In 1988, when it was becoming apparent that 16-bit technology was becoming inexpensive enough to warrant inclusion in the next breed of video game consoles, Nintendo issued a press release that sounded very similar to that fateful statement by Atari made in 1982. Nintendo said, "We feel that the average game player is not mature enough for a 16-bit system, and that the demand is insufficient for it to be a high priority."8 They were wrong. In the summer of 1989, the first 16-bit system, called Genesis and produced by Sega, would arrive in the stores. By the next Christmas, they were outselling Nintendo's NES 3 to 1 9 and Nintendo was losing many of their licensees to Sega.
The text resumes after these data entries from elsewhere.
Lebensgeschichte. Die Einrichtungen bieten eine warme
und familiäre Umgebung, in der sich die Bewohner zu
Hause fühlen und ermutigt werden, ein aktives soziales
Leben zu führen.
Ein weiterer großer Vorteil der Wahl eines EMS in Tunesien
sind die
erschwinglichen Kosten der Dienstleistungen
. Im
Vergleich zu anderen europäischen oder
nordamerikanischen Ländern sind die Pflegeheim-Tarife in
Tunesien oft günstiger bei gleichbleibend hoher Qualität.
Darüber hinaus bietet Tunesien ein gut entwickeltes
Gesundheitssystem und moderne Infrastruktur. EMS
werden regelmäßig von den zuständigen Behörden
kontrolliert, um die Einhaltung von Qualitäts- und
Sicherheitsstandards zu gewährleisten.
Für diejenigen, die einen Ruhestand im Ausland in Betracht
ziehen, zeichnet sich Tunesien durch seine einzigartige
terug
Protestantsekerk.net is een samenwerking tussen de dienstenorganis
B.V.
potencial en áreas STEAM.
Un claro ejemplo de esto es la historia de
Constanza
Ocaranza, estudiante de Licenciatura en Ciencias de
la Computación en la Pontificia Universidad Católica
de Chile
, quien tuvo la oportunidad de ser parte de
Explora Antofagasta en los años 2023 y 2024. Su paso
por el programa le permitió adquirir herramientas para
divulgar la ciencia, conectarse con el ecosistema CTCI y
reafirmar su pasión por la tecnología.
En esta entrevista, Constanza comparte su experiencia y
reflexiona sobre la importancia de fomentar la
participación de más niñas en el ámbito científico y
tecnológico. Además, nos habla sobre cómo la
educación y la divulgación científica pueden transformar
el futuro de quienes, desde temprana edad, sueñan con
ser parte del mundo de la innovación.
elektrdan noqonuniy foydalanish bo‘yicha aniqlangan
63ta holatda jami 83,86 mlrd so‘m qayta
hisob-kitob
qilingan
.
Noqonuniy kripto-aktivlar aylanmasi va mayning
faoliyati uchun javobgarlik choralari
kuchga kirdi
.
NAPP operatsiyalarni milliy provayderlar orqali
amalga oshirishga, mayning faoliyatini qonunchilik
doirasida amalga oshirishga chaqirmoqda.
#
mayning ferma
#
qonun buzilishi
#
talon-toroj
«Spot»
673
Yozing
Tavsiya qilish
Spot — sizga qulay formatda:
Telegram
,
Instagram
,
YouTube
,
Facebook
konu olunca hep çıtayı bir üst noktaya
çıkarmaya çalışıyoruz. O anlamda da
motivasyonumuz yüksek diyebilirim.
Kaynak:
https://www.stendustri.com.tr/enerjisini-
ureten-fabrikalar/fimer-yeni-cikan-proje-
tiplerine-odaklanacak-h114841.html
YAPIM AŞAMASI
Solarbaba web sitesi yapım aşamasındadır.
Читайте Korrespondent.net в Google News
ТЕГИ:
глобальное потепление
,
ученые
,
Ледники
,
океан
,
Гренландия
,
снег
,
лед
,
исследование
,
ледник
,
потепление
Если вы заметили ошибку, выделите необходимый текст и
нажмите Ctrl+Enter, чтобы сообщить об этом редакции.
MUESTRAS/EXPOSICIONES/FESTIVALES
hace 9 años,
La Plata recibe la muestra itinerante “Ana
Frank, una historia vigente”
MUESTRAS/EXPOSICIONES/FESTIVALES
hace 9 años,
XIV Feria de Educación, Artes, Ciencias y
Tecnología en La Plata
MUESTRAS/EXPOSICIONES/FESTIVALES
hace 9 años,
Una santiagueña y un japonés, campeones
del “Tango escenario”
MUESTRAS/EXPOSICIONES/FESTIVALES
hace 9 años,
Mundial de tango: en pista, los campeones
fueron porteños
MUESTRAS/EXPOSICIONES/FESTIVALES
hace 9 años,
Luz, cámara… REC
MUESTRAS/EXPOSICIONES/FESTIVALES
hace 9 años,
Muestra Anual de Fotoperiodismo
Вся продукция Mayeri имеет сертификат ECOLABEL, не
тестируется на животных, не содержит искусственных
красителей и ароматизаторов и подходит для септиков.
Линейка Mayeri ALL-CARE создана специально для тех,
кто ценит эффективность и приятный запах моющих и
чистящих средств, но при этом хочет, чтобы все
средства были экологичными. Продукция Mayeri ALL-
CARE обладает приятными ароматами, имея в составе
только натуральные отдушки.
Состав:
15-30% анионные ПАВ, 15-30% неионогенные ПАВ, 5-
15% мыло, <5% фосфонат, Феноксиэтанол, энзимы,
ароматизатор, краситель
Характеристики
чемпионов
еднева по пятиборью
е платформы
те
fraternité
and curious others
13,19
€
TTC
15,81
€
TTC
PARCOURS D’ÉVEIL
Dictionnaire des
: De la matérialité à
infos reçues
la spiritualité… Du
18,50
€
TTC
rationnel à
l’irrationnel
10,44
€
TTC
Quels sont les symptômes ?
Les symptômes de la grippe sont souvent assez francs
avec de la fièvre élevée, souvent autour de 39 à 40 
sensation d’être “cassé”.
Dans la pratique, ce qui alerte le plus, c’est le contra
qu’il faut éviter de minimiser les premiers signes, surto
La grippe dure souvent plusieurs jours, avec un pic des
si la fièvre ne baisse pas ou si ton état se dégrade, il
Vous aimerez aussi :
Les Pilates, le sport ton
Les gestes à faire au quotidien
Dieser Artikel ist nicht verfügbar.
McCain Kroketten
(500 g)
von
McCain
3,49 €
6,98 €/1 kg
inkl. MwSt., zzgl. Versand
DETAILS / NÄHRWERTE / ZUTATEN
This forced Nintendo to reconsider its decision about 16-bit technology, and begin designing one of their own.
When these events are considered with those that occurred during the Third Generation and caused the gaming market crash, the flaws of a single system market become painfully obvious. The fact that more software innovations and higher employment rates in the industry transpired during the Fifth Generation where we find a multple system market and increased competition adds to this argument as well.3 I personally think that the inherent risks of a signle system market are sufficient to warrant concern if the industry becomes dominated by one company again.